XHTML 1.0 Transitional parser?

@[email protected] · 4 months ago

XHTML 1.0 Transitional parser?

@gsfraley · 4 months ago

I would try another HTML 5 parser. HTML 5 is somewhat of a unification of HTML and XHTML, getting into syntax-specifics between the two with XML parsing is probably going to be an uphill battle. That said, I’m curious what the first line is, it could just be malformed entirely.

@[email protected] · 4 months ago

Thats the first line:

<!DOCTYPE html PUBLIC "-//W3C//DTD XHTML 1.0 Transitional//EN" "http://www.w3.org/TR/xhtml1/DTD/xhtml1-transitional.dtd">

I thought it was html because it everything on the web is html. But because of the first line I figured out it was xhtml which should be parsed with xml parser, but I did not know the transitional is a mix which cant be parsed with anything.

@gsfraley · 4 months ago

Hmm, doctype declarations are sort of like the markup equivalent of headers. Usually parsers read them to know what flavor to expect and then go parse the rest of the page separately. You shouldn’t have to do this, but if you chop off that first line and run it through a standard HTML parser it might work fine.

@[email protected] · edit-2 4 months ago

Thats the first thing that I tried and still failes somewhere deep in the html where I probably shouldn’t skip a line.

@[email protected] · 4 months ago

Have you tried some tag soup parser? That should work as a last resort even if the ones building a tree structure don’t.

@calcopiritus · 4 months ago

HTML is hard to parse because it allows mistakes.

I don’t know the answer to your question. But if it was me, I’d run the HTML parser until it encounters an error, manually fix the error, then try to parse again. Until it parses correctly.

@[email protected] · edit-2 4 months ago

I wish I could be more help. My advice is you need a better grade of general purpose HTML parsing library, possibly even a browser emulator, rather than a lib specifically for XHTML 1.0 transitional or a converter.

In my Python web automation course in college we used BeautifulSoup and I think maybe mechanize. I think either of those would probably be robust enough to do what you’re trying to do, but if it has to be Rust I’m not sure what’s out there.
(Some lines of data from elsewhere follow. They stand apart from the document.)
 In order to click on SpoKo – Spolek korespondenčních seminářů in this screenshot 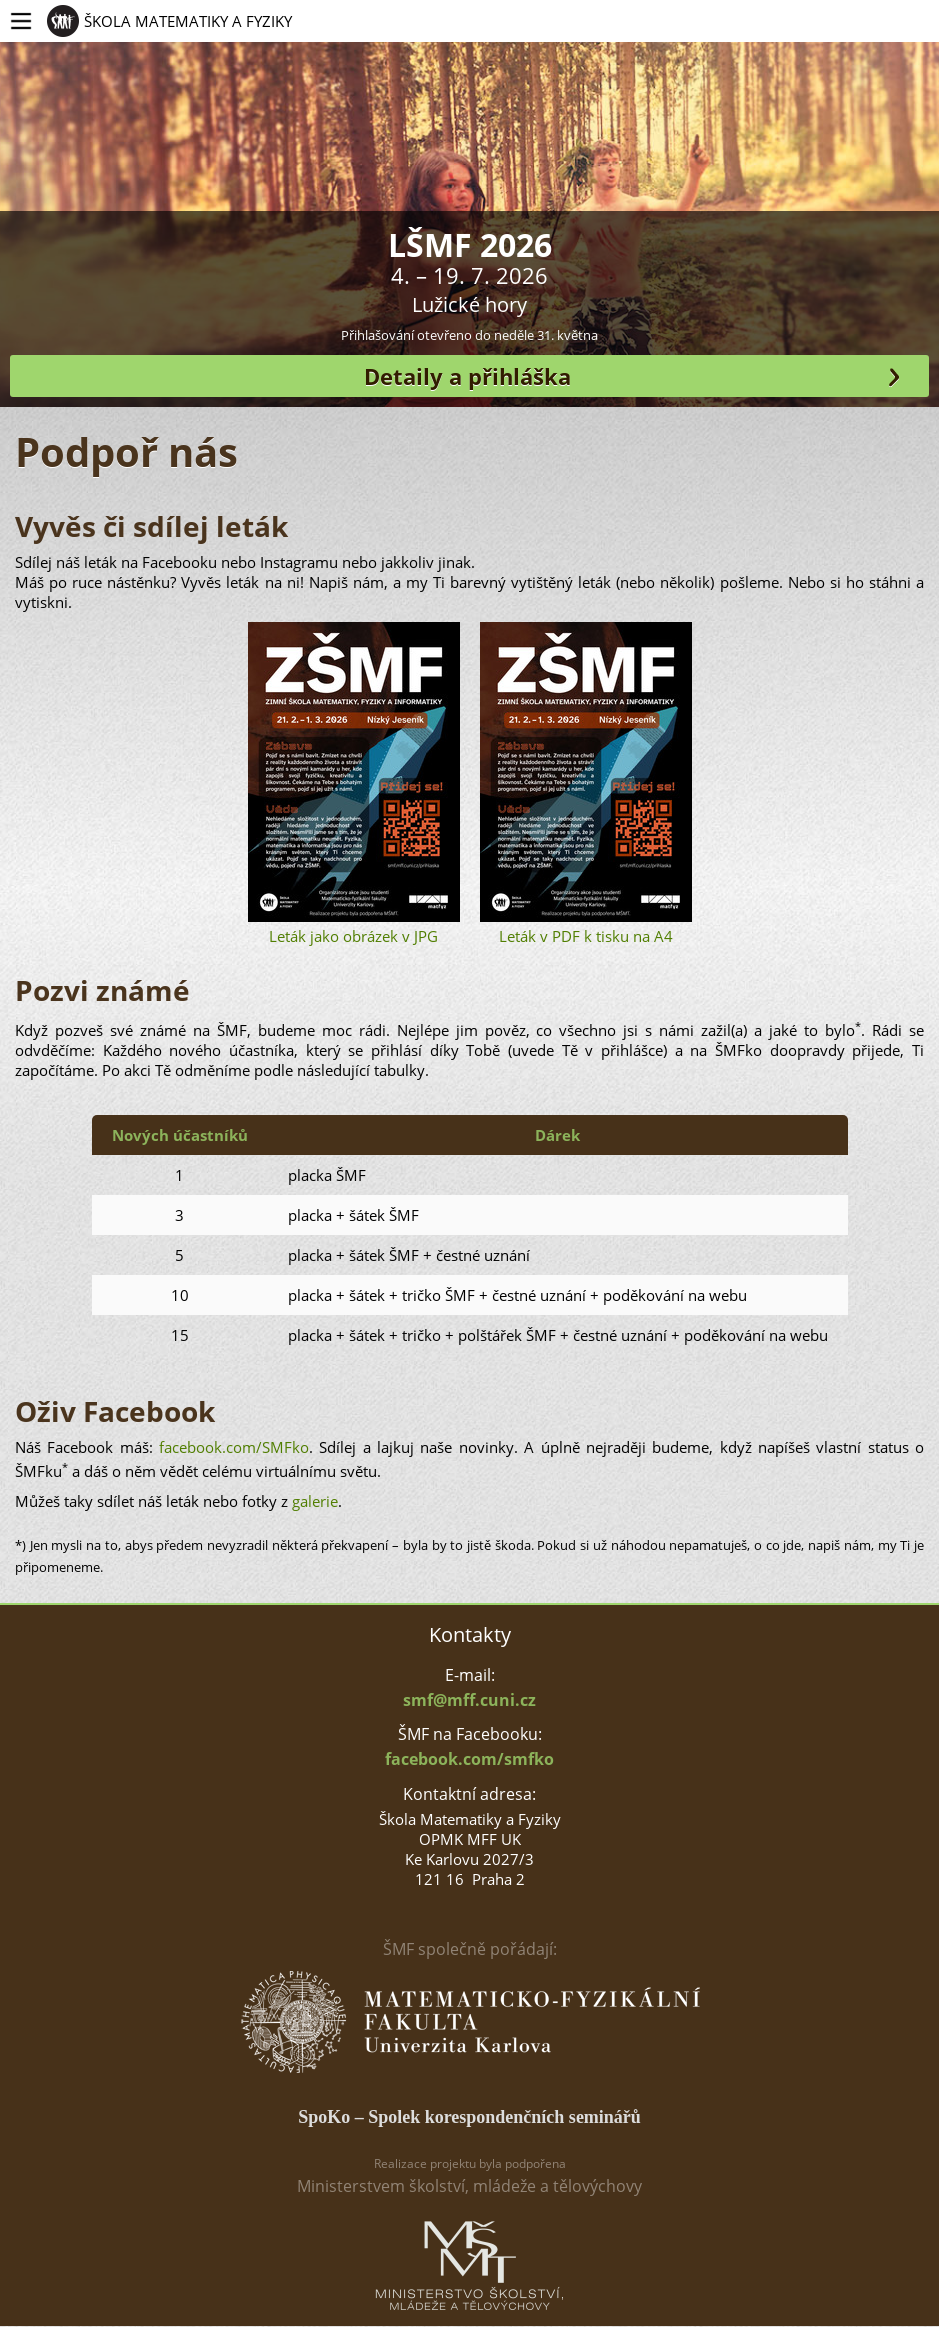, I will do `click(469, 2117)`.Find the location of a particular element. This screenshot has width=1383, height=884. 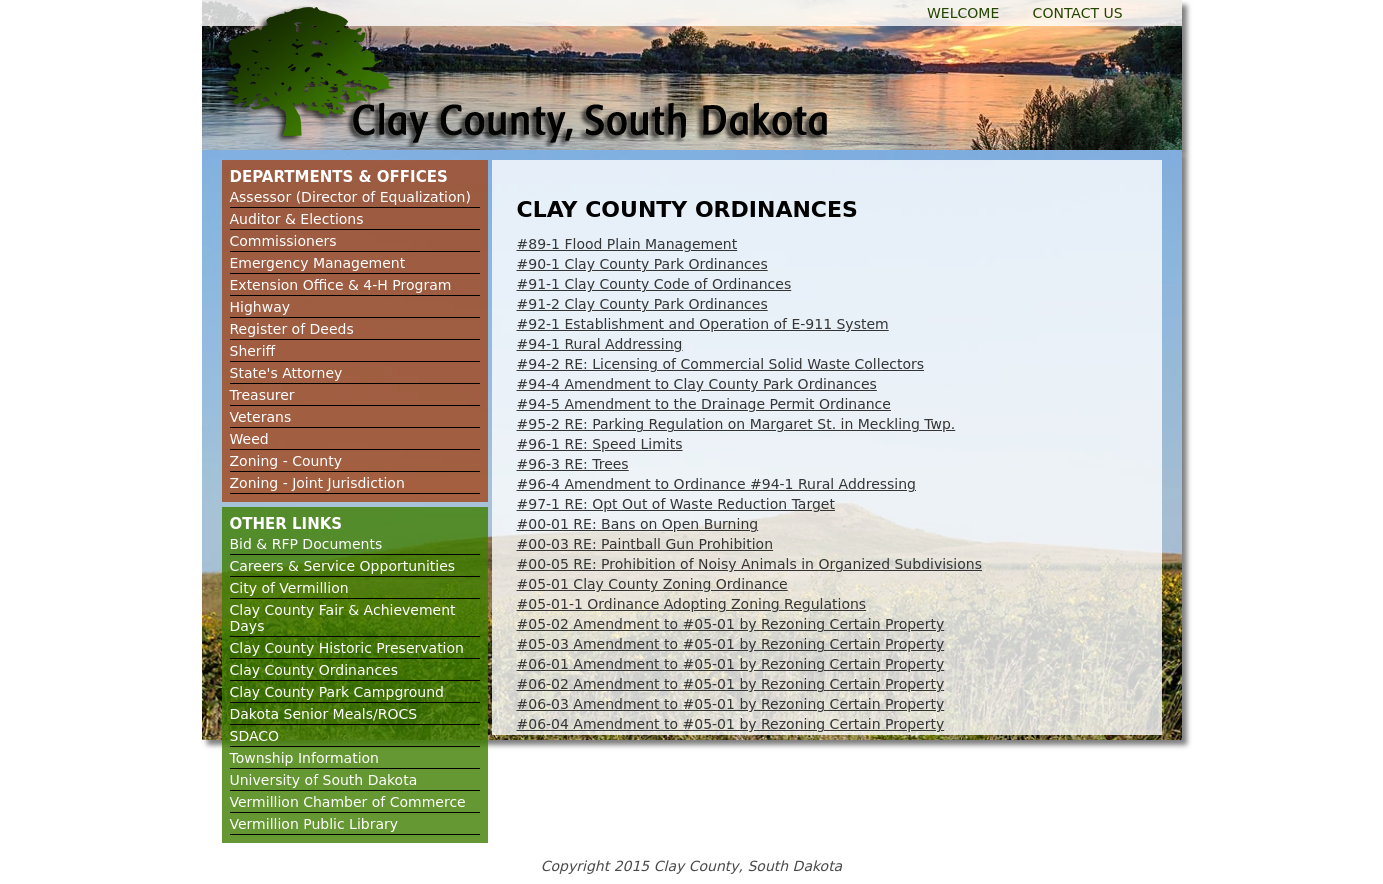

Commissioners is located at coordinates (283, 241). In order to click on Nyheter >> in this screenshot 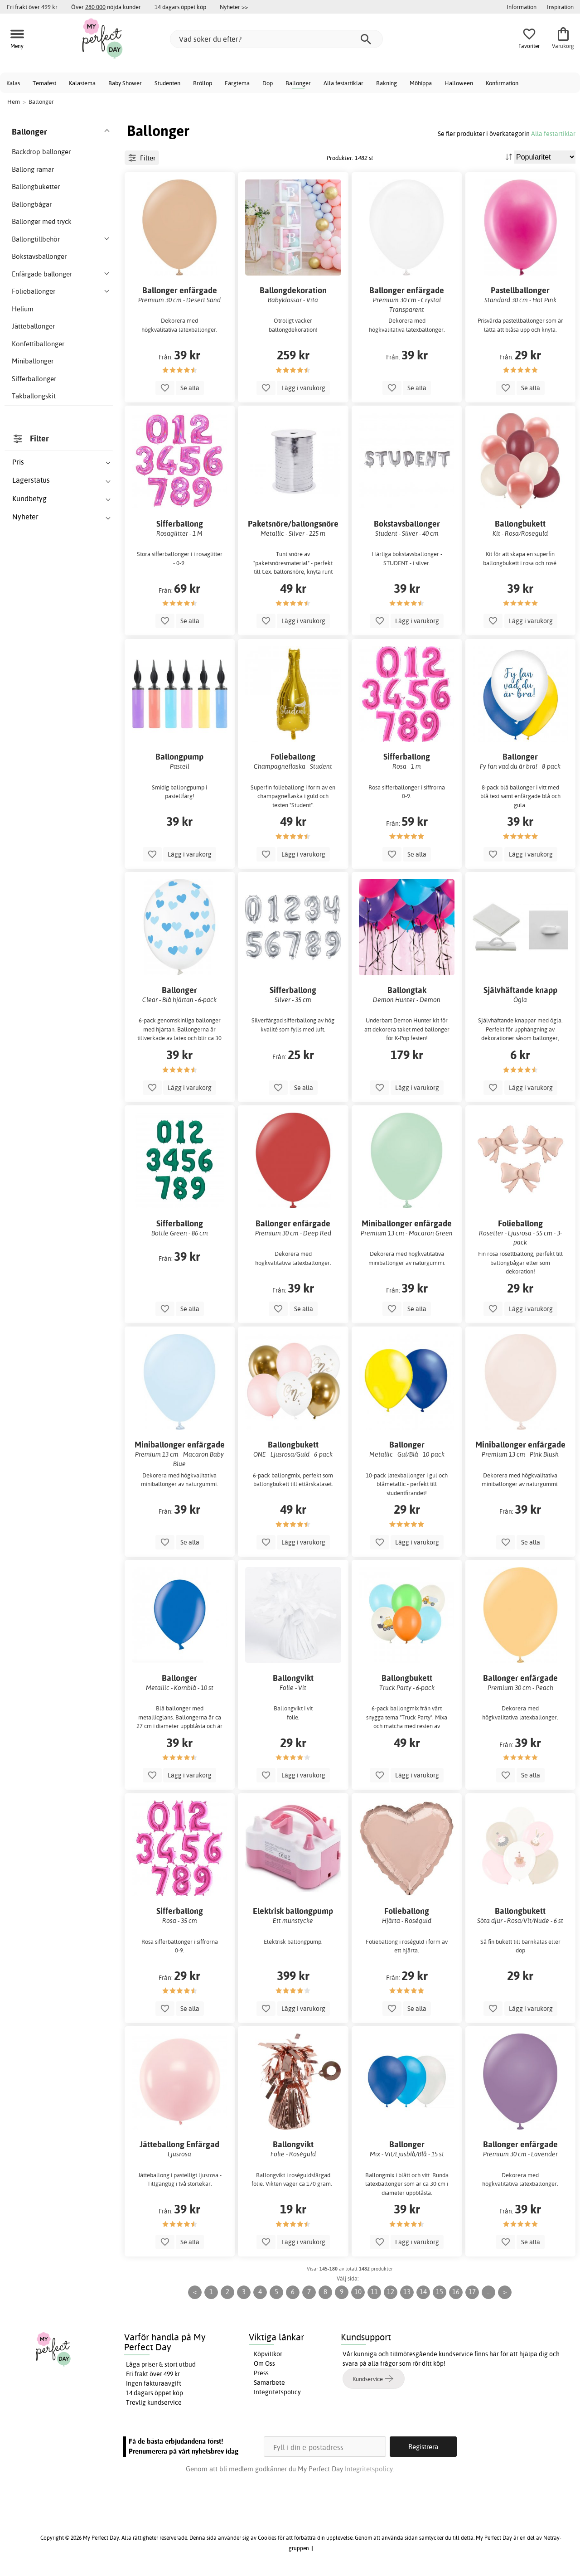, I will do `click(234, 6)`.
Otherwise you could upgrade to Selenium or something.

Or if you’re trying to do something fairly simple and you don’t need to parse the whole thing but it’s still a little too complex for plain old regular expressions, you might be able to build a simple parser with the rust pest crate, but of course I would absolutely not recommend trying to build your own full-featured XHTML parser.